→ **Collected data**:
##############################

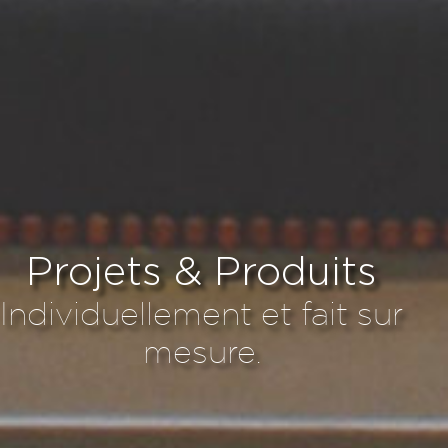
Projets & Produits
Individuellement et fait sur
mesure.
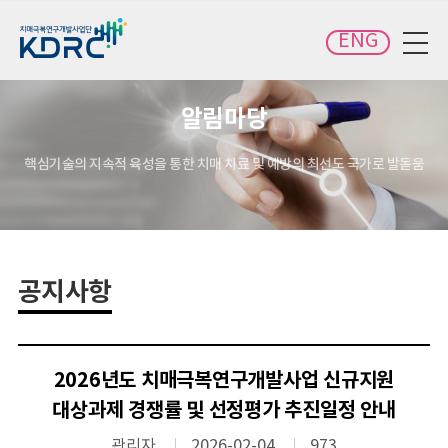
카피라이트로 가기
본문으로 가기
주메뉴로 가기
ENG
전체메뉴 보기
알림마당
핵심기술의 지속적 육성을 통한 치매 치료 및 예방의 최선도 국가로 발돋움
공지사항
2026년도 치매극복연구개발사업 신규지원
대상과제 경쟁률 및 선정평가 추진일정 안내
관리자
2026-02-04
973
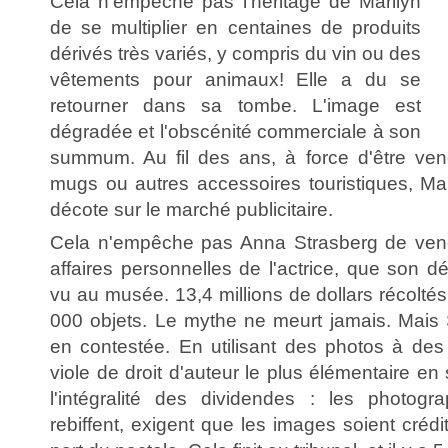
Cela n'empêche pas l'héritage de Marilyn
de se multiplier en centaines de produits
dérivés très variés, y compris du vin ou des
vêtements pour animaux! Elle a du se
retourner dans sa tombe. L'image est
dégradée et l'obscénité commerciale à son
summum. Au fil des ans, à force d'être ve
mugs ou autres accessoires touristiques, Mar
décote sur le marché publicitaire.
Cela n'empêche pas Anna Strasberg de ven
affaires personnelles de l'actrice, que son dé
vu au musée. 13,4 millions de dollars récolté
000 objets. Le mythe ne meurt jamais. Mais 
en contestée. En utilisant des photos à des fi
viole de droit d'auteur le plus élémentaire en
l'intégralité des dividendes : les photog
rebiffent, exigent que les images soient créd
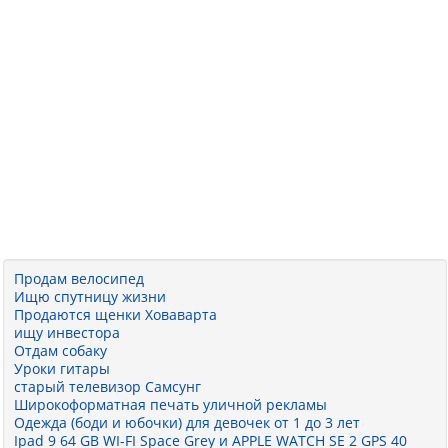
Продам велосипед
Ищю спутницу жизни
Продаются щенки Ховаварта
ищу инвестора
Отдам собаку
Уроки гитары
старый телевизор Самсунг
Широкоформатная печать уличной рекламы
Одежда (боди и юбочки) для девочек от 1 до 3 лет
Ipad 9 64 GB WI-FI Space Grey и АPPLE WATCH SE 2 GPS 40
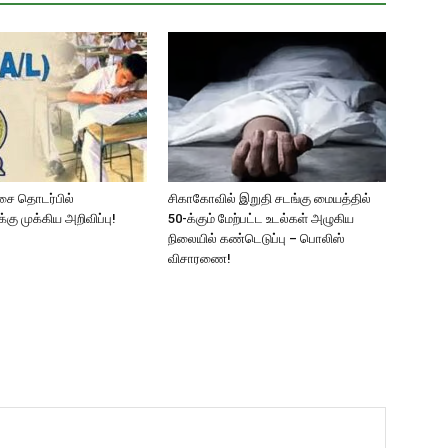
ட்சை தொடர்பில்
சிகாகோவில் இறுதி சடங்கு மையத்தில்
ு முக்கிய அறிவிப்பு!
50-க்கும் மேற்பட்ட உடல்கள் அழுகிய
நிலையில் கண்டெடுப்பு – பொலிஸ்
விசாரணை!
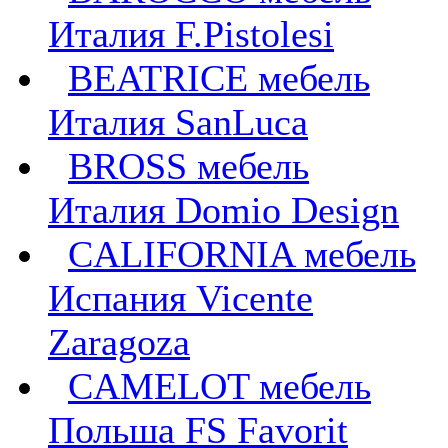
Италия F.Pistolesi
BEATRICE мебель
Италия SanLuca
BROSS мебель
Италия Domio Design
CALIFORNIA мебель
Испания Vicente
Zaragoza
CAMELOT мебель
Польша FS Favorit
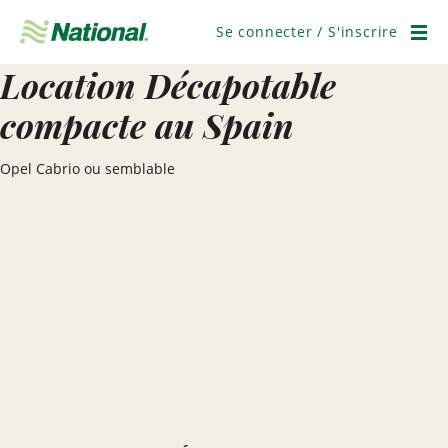
Ignorer
la
Se connecter / S'inscrire
navigation
Men
Location Décapotable
compacte au Spain
Opel Cabrio ou semblable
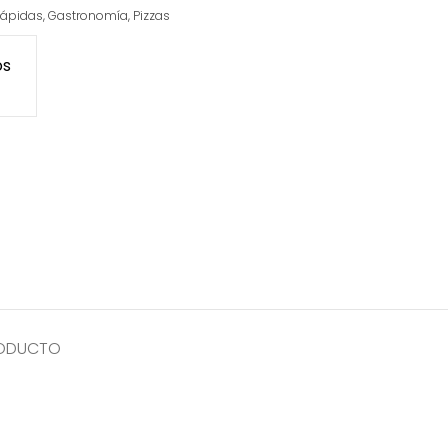
ápidas
,
Gastronomía
,
Pizzas
os
RODUCTO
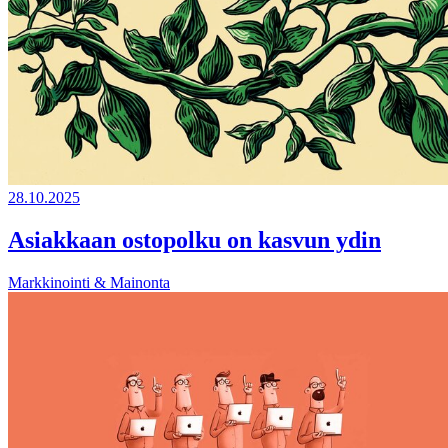
28.10.2025
Asiakkaan ostopolku on kasvun ydin
Markkinointi & Mainonta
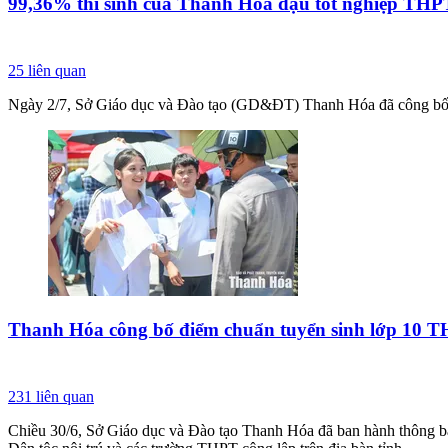
99,36% thí sinh của Thanh Hóa đậu tốt nghiệp TH
25
liên quan
Ngày 2/7, Sở Giáo dục và Đào tạo (GD&ĐT) Thanh Hóa đã công bố 
Thanh Hóa công bố điểm chuẩn tuyển sinh lớp 10 
231
liên quan
Chiều 30/6, Sở Giáo dục và Đào tạo Thanh Hóa đã ban hành thông 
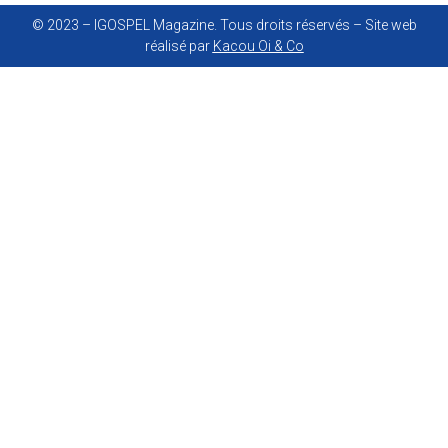
© 2023 – IGOSPEL Magazine. Tous droits réservés – Site web
réalisé par
Kacou Oi & Co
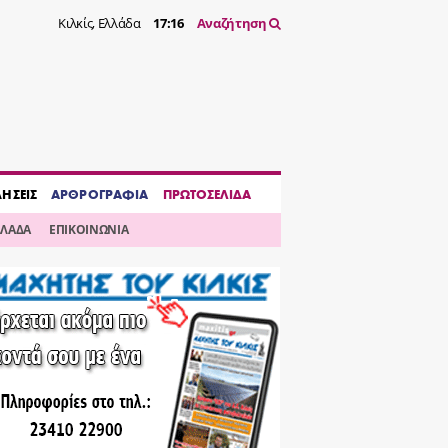
Κιλκίς, Ελλάδα
17:16
Αναζήτηση
ΔΗΣΕΙΣ
ΑΡΘΡΟΓΡΑΦΙΑ
ΠΡΩΤΟΣΕΛΙΔΑ
ΛΛΑΔΑ
ΕΠΙΚΟΙΝΩΝΙΑ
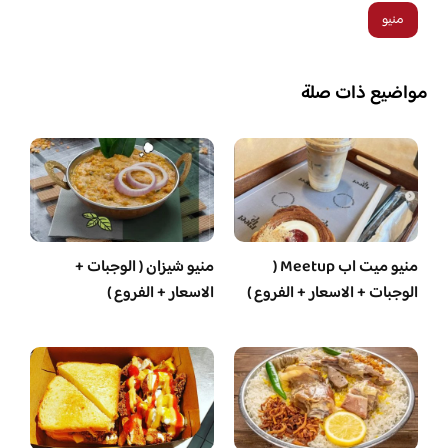
منيو
مواضيع ذات صلة
منيو ميت اب Meetup (
منيو شيزان ( الوجبات +
الوجبات + الاسعار + الفروع )
الاسعار + الفروع )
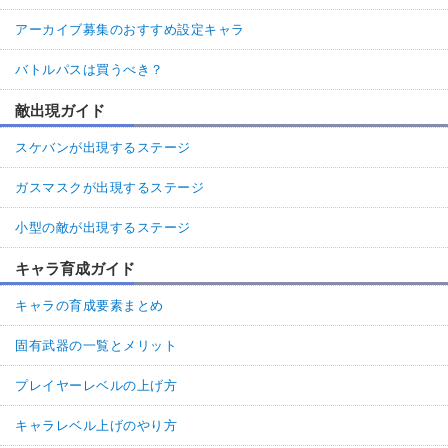
アーカイブ募集のおすすめ設定キャラ
バトルパスは買うべき？
敵出現ガイド
スケバンが出現するステージ
ガスマスクが出現するステージ
小型の敵が出現するステージ
キャラ育成ガイド
キャラの育成要素まとめ
固有武器の一覧とメリット
プレイヤーレベルの上げ方
キャラレベル上げのやり方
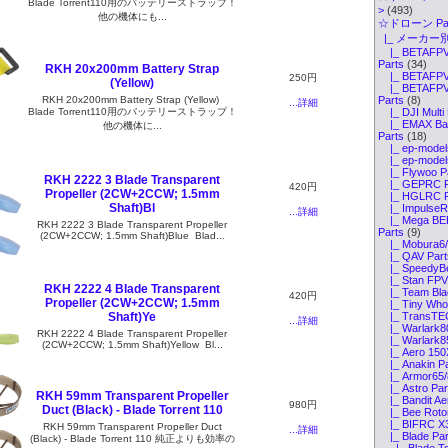
Blade Torrent110用のバッテリーストラップ！
>
(493)
他の機体にも...
☆ドローン Par
|_ メーカー別
|_ BETAFPV 
Parts
(34)
RKH 20x200mm Battery Strap
|_ BETAFPV 
250円
(Yellow)
|_ BETAFPV 
RKH 20x200mm Battery Strap (Yellow)
Parts
(8)
...詳細
Blade Torrent110用のバッテリーストラップ！
|_ DJI Multi 
|_ EMAX Bab
他の機体に...
Parts
(18)
|_ ep-models
|_ ep-models
|_ Flywoo P
RKH 2222 3 Blade Transparent
|_ GEPRC P
420円
Propeller (2CW+2CCW; 1.5mm
|_ HGLRC P
Shaft)Bl
|_ ImpulseRC
...詳細
|_ Mega BEE
RKH 2222 3 Blade Transparent Propeller
Parts
(9)
(2CW+2CCW; 1.5mm Shaft)Blue Blad...
|_ Mobura6/
|_ QAV Part
|_ SpeedyBe
|_ Stan FPV 
RKH 2222 4 Blade Transparent
|_ Team Blac
420円
Propeller (2CW+2CCW; 1.5mm
|_ Tiny Whoo
|_ TransTEC 
Shaft)Ye
...詳細
|_ Warlark8
RKH 2222 4 Blade Transparent Propeller
|_ Warlark8
(2CW+2CCW; 1.5mm Shaft)Yellow Bl...
|_ Aero 150X
|_ Anakin Pa
|_ Armor65/8
|_ Astro Par
RKH 59mm Transparent Propeller
|_ Bandit Ae
980円
Duct (Black) - Blade Torrent 110
|_ Bee Rotor
|_ BIFRC X3
RKH 59mm Transparent Propeller Duct
...詳細
|_ Blade Par
(Black) - Blade Torrent 110 純正よりも効率の
|_ Blade Tor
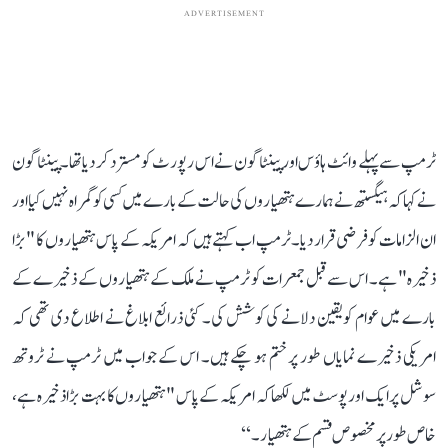
ADVERTISEMENT
ٹرمپ سے پہلے وائٹ ہاؤس اور پینٹاگون نے اس رپورٹ کو مسترد کر دیا تھا۔ پینٹاگون
نے کہا کہ ہیگستھ نے ہمارے ہتھیاروں کی حالت کے بارے میں کسی کو گمراہ نہیں کیا اور
ان الزامات کو فرضی قرار دیا۔ٹرمپ اب کہتے ہیں کہ امریکہ کے پاس ہتھیاروں کا "بڑا
ذخیرہ" ہے۔ اس سے قبل جمعرات کو ٹرمپ نے ملک کے ہتھیاروں کے ذخیرے کے
بارے میں عوام کو یقین دلانے کی کوشش کی۔ کئی ذرائع ابلاغ نے اطلاع دی تھی کہ
امریکی ذخیرے نمایاں طور پر ختم ہو چکے ہیں۔ اس کے جواب میں ٹرمپ نے ٹروتھ
سوشل پر ایک اور پوسٹ میں لکھا کہ امریکہ کے پاس "ہتھیاروں کا بہت بڑا ذخیرہ ہے،
خاص طور پر مخصوص قسم کے ہتھیار۔‘‘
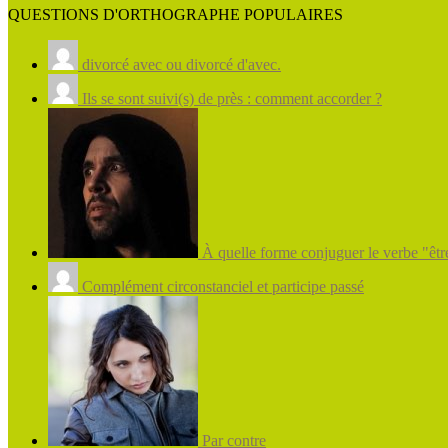
QUESTIONS D'ORTHOGRAPHE POPULAIRES
divorcé avec ou divorcé d'avec.
Ils se sont suivi(s) de près : comment accorder ?
À quelle forme conjuguer le verbe "être
Complément circonstanciel et participe passé
Par contre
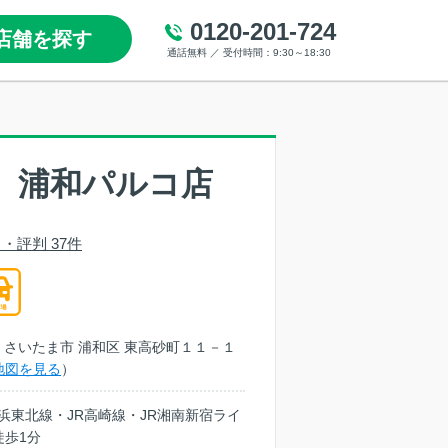
0120-201-724
店舗を探す
通話無料 ／ 受付時間：9:30～18:30
 浦和パルコ店
・評判 37件
埼玉県 さいたま市 浦和区 東高砂町１１－１
地図を見る
）
京浜東北線・JR高崎線・JR湘南新宿ライ
徒歩1分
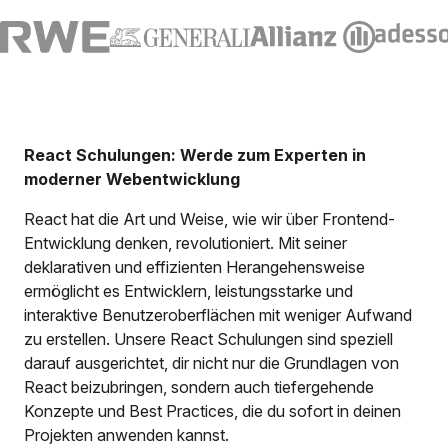
React Schulungen: Werde zum Experten in
moderner Webentwicklung
React hat die Art und Weise, wie wir über Frontend-
Entwicklung denken, revolutioniert. Mit seiner
deklarativen und effizienten Herangehensweise
ermöglicht es Entwicklern, leistungsstarke und
interaktive Benutzeroberflächen mit weniger Aufwand
zu erstellen. Unsere React Schulungen sind speziell
darauf ausgerichtet, dir nicht nur die Grundlagen von
React beizubringen, sondern auch tiefergehende
Konzepte und Best Practices, die du sofort in deinen
Projekten anwenden kannst.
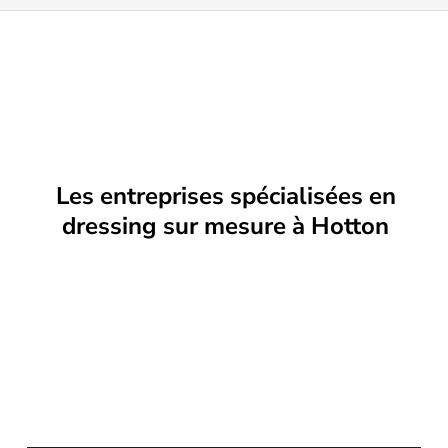
Les entreprises spécialisées en
dressing sur mesure à Hotton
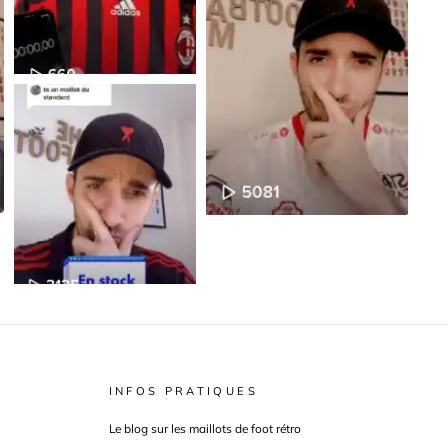
INFOS PRATIQUES
Le blog sur les maillots de foot rétro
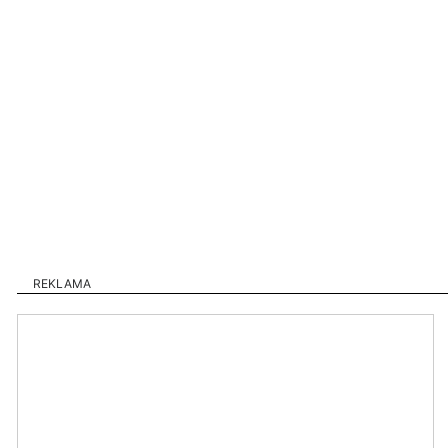
REKLAMA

##############################

→ **Task goal**: The expected output is each entry given again word for word, with pictures dropped.

→ **Output below**:
Projets & Produits
Individuellement et fait sur
mesure.
카피라이트로 가기
본문으로 가기
주메뉴로 가기
ENG
전체메뉴 보기
알림마당
핵심기술의 지속적 육성을 통한 치매 치료 및 예방의 최선도 국가로 발돋움
공지사항
2026년도 치매극복연구개발사업 신규지원
대상과제 경쟁률 및 선정평가 추진일정 안내
관리자
2026-02-04
973
Cela n'empêche pas l'héritage de Marilyn
de se multiplier en centaines de produits
dérivés très variés, y compris du vin ou des
vêtements pour animaux! Elle a du se
retourner dans sa tombe. L'image est
dégradée et l'obscénité commerciale à son
summum. Au fil des ans, à force d'être ve
mugs ou autres accessoires touristiques, Mar
décote sur le marché publicitaire.
Cela n'empêche pas Anna Strasberg de ven
affaires personnelles de l'actrice, que son dé
vu au musée. 13,4 millions de dollars récolté
000 objets. Le mythe ne meurt jamais. Mais 
en contestée. En utilisant des photos à des fi
viole de droit d'auteur le plus élémentaire en
l'intégralité des dividendes : les photog
rebiffent, exigent que les images soient créd
Продам велосипед
Ищю спутницу жизни
Продаются щенки Ховаварта
ищу инвестора
Отдам собаку
Уроки гитары
старый телевизор Самсунг
Широкоформатная печать уличной рекламы
Одежда (боди и юбочки) для девочек от 1 до 3 лет
Ipad 9 64 GB WI-FI Space Grey и АPPLE WATCH SE 2 GPS 40
ட்சை தொடர்பில்
சிகாகோவில் இறுதி சடங்கு மையத்தில்
ு முக்கிய அறிவிப்பு!
50-க்கும் மேற்பட்ட உடல்கள் அழுகிய
நிலையில் கண்டெடுப்பு – பொலிஸ்
விசாரணை!
Италия F.Pistolesi
BEATRICE мебель
Италия SanLuca
BROSS мебель
Италия Domio Design
CALIFORNIA мебель
Испания Vicente
Zaragoza
CAMELOT мебель
Польша FS Favorit
Ignorer
la
Se connecter / S'inscrire
navigation
Men
Location Décapotable
compacte au Spain
Opel Cabrio ou semblable
ápidas
,
Gastronomía
,
Pizzas
os
RODUCTO
28.10.2025
Asiakkaan ostopolku on kasvun ydin
Markkinointi & Mainonta
99,36% thí sinh của Thanh Hóa đậu tốt nghiệp TH
25
liên quan
Ngày 2/7, Sở Giáo dục và Đào tạo (GD&ĐT) Thanh Hóa đã công bố 
Thanh Hóa công bố điểm chuẩn tuyển sinh lớp 10 
231
liên quan
Chiều 30/6, Sở Giáo dục và Đào tạo Thanh Hóa đã ban hành thông 
© 2023 – IGOSPEL Magazine. Tous droits réservés – Site web
réalisé par
Kacou Oi & Co
Κιλκίς, Ελλάδα
17:16
Αναζήτηση
ΔΗΣΕΙΣ
ΑΡΘΡΟΓΡΑΦΙΑ
ΠΡΩΤΟΣΕΛΙΔΑ
ΛΛΑΔΑ
ΕΠΙΚΟΙΝΩΝΙΑ
منيو
مواضيع ذات صلة
منيو ميت اب Meetup (
منيو شيزان ( الوجبات +
الوجبات + الاسعار + الفروع )
الاسعار + الفروع )
アーカイブ募集のおすすめ設定キャラ
バトルパスは買うべき？
敵出現ガイド
スケバンが出現するステージ
ガスマスクが出現するステージ
小型の敵が出現するステージ
キャラ育成ガイド
キャラの育成要素まとめ
固有武器の一覧とメリット
プレイヤーレベルの上げ方
キャラレベル上げのやり方
Blade Torrent110用のバッテリーストラップ！
>
(493)
他の機体にも...
☆ドローン Par
|_ メーカー別
|_ BETAFPV 
Parts
(34)
RKH 20x200mm Battery Strap
|_ BETAFPV 
250円
(Yellow)
|_ BETAFPV 
RKH 20x200mm Battery Strap (Yellow)
Parts
(8)
...詳細
Blade Torrent110用のバッテリーストラップ！
|_ DJI Multi 
|_ EMAX Bab
他の機体に...
Parts
(18)
|_ ep-models
|_ ep-models
|_ Flywoo P
RKH 2222 3 Blade Transparent
|_ GEPRC P
420円
Propeller (2CW+2CCW; 1.5mm
|_ HGLRC P
Shaft)Bl
|_ ImpulseRC
...詳細
|_ Mega BEE
RKH 2222 3 Blade Transparent Propeller
Parts
(9)
(2CW+2CCW; 1.5mm Shaft)Blue Blad...
|_ Mobura6/
|_ QAV Part
|_ SpeedyBe
|_ Stan FPV 
RKH 2222 4 Blade Transparent
|_ Team Blac
420円
Propeller (2CW+2CCW; 1.5mm
|_ Tiny Whoo
|_ TransTEC 
Shaft)Ye
...詳細
|_ Warlark8
RKH 2222 4 Blade Transparent Propeller
|_ Warlark8
(2CW+2CCW; 1.5mm Shaft)Yellow Bl...
|_ Aero 150X
|_ Anakin Pa
|_ Armor65/8
|_ Astro Par
RKH 59mm Transparent Propeller
|_ Bandit Ae
980円
Duct (Black) - Blade Torrent 110
|_ Bee Rotor
|_ BIFRC X3
RKH 59mm Transparent Propeller Duct
...詳細
|_ Blade Par
(Black) - Blade Torrent 110 純正よりも効率の
|_ Blade Tor
ADVERTISEMENT
ٹرمپ سے پہلے وائٹ ہاؤس اور پینٹاگون نے اس رپورٹ کو مسترد کر دیا تھا۔ پینٹاگون
نے کہا کہ ہیگستھ نے ہمارے ہتھیاروں کی حالت کے بارے میں کسی کو گمراہ نہیں کیا اور
ان الزامات کو فرضی قرار دیا۔ٹرمپ اب کہتے ہیں کہ امریکہ کے پاس ہتھیاروں کا "بڑا
ذخیرہ" ہے۔ اس سے قبل جمعرات کو ٹرمپ نے ملک کے ہتھیاروں کے ذخیرے کے
بارے میں عوام کو یقین دلانے کی کوشش کی۔ کئی ذرائع ابلاغ نے اطلاع دی تھی کہ
امریکی ذخیرے نمایاں طور پر ختم ہو چکے ہیں۔ اس کے جواب میں ٹرمپ نے ٹروتھ
سوشل پر ایک اور پوسٹ میں لکھا کہ امریکہ کے پاس "ہتھیاروں کا بہت بڑا ذخیرہ ہے،
خاص طور پر مخصوص قسم کے ہتھیار۔‘‘
QUESTIONS D'ORTHOGRAPHE POPULAIRES
divorcé avec ou divorcé d'avec.
Ils se sont suivi(s) de près : comment accorder ?
À quelle forme conjuguer le verbe "être
Complément circonstanciel et participe passé
Par contre
0120-201-724
店舗を探す
通話無料 ／ 受付時間：9:30～18:30
 浦和パルコ店
・評判 37件
埼玉県 さいたま市 浦和区 東高砂町１１－１
地図を見る
）
京浜東北線・JR高崎線・JR湘南新宿ライ
徒歩1分
React Schulungen: Werde zum Experten in
moderner Webentwicklung
React hat die Art und Weise, wie wir über Frontend-
Entwicklung denken, revolutioniert. Mit seiner
deklarativen und effizienten Herangehensweise
ermöglicht es Entwicklern, leistungsstarke und
interaktive Benutzeroberflächen mit weniger Aufwand
zu erstellen. Unsere React Schulungen sind speziell
darauf ausgerichtet, dir nicht nur die Grundlagen von
React beizubringen, sondern auch tiefergehende
Konzepte und Best Practices, die du sofort in deinen
Projekten anwenden kannst.
Les entreprises spécialisées en
dressing sur mesure à Hotton
INFOS PRATIQUES
Le blog sur les maillots de foot rétro
REKLAMA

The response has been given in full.